:: Material provided ::
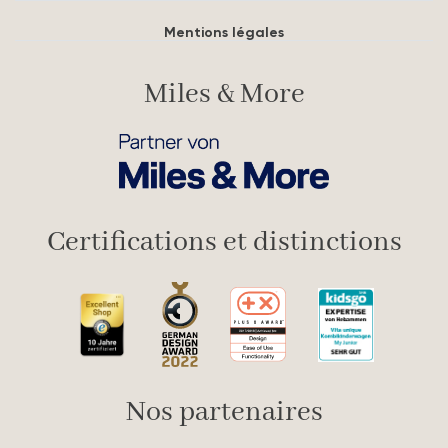
Mentions légales
Miles & More
Certifications et distinctions
Nos partenaires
:::
▶ Required action:
The task requires that every line above be transcribed exactly, without the images.

▶ Written response:
Mentions légales
Miles & More
Certifications et distinctions
Nos partenaires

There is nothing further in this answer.